## PROMPT
Copy exactly the lines of the records below, and only those lines, beginning with the line that contains "Image attached. Mask" and ending with the line that contains "Here is an image. Show me right heart atrium.".

EXTRACTED DATA Block Start

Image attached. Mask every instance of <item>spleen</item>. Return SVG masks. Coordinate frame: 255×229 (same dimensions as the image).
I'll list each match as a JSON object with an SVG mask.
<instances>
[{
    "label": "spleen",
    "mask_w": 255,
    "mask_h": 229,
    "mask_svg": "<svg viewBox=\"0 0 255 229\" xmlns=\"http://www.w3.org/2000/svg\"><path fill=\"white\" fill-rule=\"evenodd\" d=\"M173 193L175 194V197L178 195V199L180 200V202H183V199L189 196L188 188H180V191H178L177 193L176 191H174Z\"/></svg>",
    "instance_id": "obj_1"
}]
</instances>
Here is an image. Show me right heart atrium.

EXTRACTED DATA Block End
EXTRACTED DATA Block Start

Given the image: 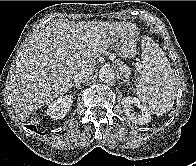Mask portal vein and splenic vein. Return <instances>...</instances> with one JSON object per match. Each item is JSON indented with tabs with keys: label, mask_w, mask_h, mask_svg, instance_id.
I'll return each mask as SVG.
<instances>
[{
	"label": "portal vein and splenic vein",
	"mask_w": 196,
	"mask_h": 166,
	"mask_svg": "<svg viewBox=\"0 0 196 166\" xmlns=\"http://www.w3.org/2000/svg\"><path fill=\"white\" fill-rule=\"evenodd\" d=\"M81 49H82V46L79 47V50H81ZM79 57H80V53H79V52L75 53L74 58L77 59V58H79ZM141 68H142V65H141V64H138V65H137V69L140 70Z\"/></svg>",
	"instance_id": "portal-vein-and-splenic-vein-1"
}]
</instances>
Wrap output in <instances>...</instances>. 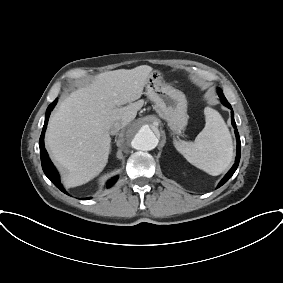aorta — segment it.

EXTRACTED DATA Block End
EXTRACTED DATA Block Start

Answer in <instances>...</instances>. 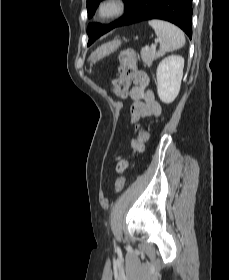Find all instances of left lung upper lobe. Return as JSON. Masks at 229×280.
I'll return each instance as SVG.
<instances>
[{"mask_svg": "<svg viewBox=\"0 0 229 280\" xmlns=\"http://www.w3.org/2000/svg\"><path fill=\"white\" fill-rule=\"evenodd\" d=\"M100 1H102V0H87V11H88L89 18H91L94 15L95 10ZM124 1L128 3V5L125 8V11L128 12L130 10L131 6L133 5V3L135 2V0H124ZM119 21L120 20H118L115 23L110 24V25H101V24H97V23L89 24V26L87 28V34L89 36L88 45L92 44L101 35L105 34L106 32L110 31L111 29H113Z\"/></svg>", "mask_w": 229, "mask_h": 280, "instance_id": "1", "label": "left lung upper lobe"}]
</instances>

EXTRACTED DATA Block End

## TASK RESPONSE
Image attached. Mask every instance of <item>spleen</item>. Return SVG masks. Coordinate frame: 255×229 (same dimensions as the image).
I'll list each match as a JSON object with an SVG mask.
<instances>
[{
    "label": "spleen",
    "mask_w": 255,
    "mask_h": 229,
    "mask_svg": "<svg viewBox=\"0 0 255 229\" xmlns=\"http://www.w3.org/2000/svg\"><path fill=\"white\" fill-rule=\"evenodd\" d=\"M173 193L175 194V197L178 195V199L180 200V202H183V199L189 196L188 188H180V191H178L177 193L176 191H174Z\"/></svg>",
    "instance_id": "obj_1"
}]
</instances>
Here is an image. Show me right heart atrium.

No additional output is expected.